* **The task**: Among the entries below, tally the lines that include "München", and give the number alone.

* **Recorded information**:
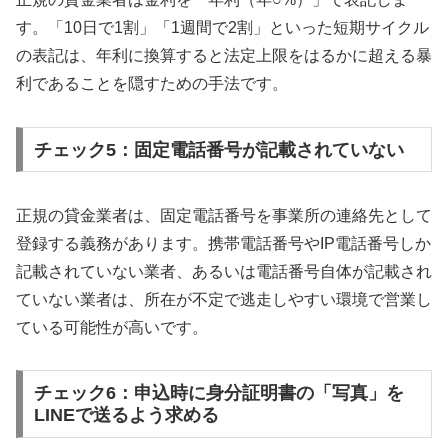
す。「10日で1割」「1週間で2割」といった短期サイクル
の表記は、年利に換算すると法定上限をはるかに超える暴
利であることを隠すための手法です。
チェック5：固定電話番号が記載されていない
正規の貸金業者は、固定電話番号を事業所の連絡先として
登録する義務があります。携帯電話番号やIP電話番号しか
記載されていない業者、あるいは電話番号自体が記載され
ていない業者は、所在が不定で逃走しやすい環境で営業し
ている可能性が高いです。
チェック6：申込時に身分証明書の「写真」を
LINEで送るよう求める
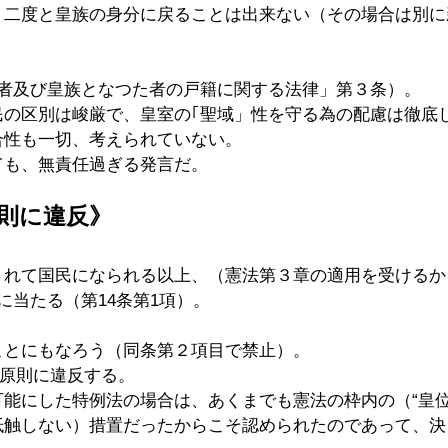
う二度と皇族の身分に戻ることは出来ない（その場合は別に
。
た者及び皇族となつた者の戸籍に関する法律」第３条）。
民の区別は峻厳で、皇室の｢聖域」性を守る為の配慮は徹底
合性も一切、考えられていない。
ても、無責任過ぎる発言だ。
則に違反》
されて国民になられる以上、（憲法第３章の適用を受けるか
に当たる（第14条第1項）。
ことにもなろう（同条第２項目で禁止）。
の原則に違反する。
能にした特例法の場合は、あくまでも憲法の枠内の（“皇位
抵触しない）措置だったからこそ認められたのであって、決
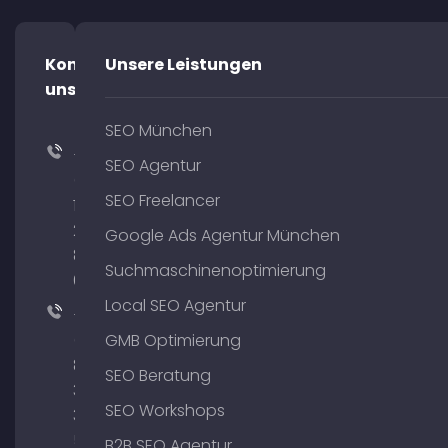
Kontaktiere
Unsere Leistungen
uns!
SEO München
+49
SEO Agentur
(0)
SEO Freelancer
176
204
Google Ads Agentur München
801
Suchmaschinenoptimierung
64
Local SEO Agentur
+49
(0)
GMB Optimierung
89
SEO Beratung
380
SEO Workshops
375
51
B2B SEO Agentur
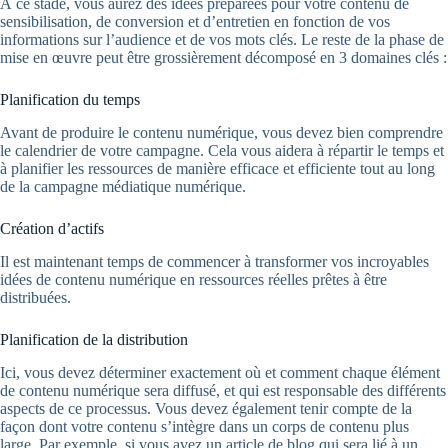
À ce stade, vous aurez des idées préparées pour votre contenu de
sensibilisation, de conversion et d’entretien en fonction de vos
informations sur l’audience et de vos mots clés. Le reste de la phase de
mise en œuvre peut être grossièrement décomposé en 3 domaines clés :
Planification du temps
Avant de produire le contenu numérique, vous devez bien comprendre
le calendrier de votre campagne. Cela vous aidera à répartir le temps et
à planifier les ressources de manière efficace et efficiente tout au long
de la campagne médiatique numérique.
Création d’actifs
Il est maintenant temps de commencer à transformer vos incroyables
idées de contenu numérique en ressources réelles prêtes à être
distribuées.
Planification de la distribution
Ici, vous devez déterminer exactement où et comment chaque élément
de contenu numérique sera diffusé, et qui est responsable des différents
aspects de ce processus. Vous devez également tenir compte de la
façon dont votre contenu s’intègre dans un corps de contenu plus
large. Par exemple, si vous avez un article de blog qui sera lié à un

* **Answer to this problem**: 2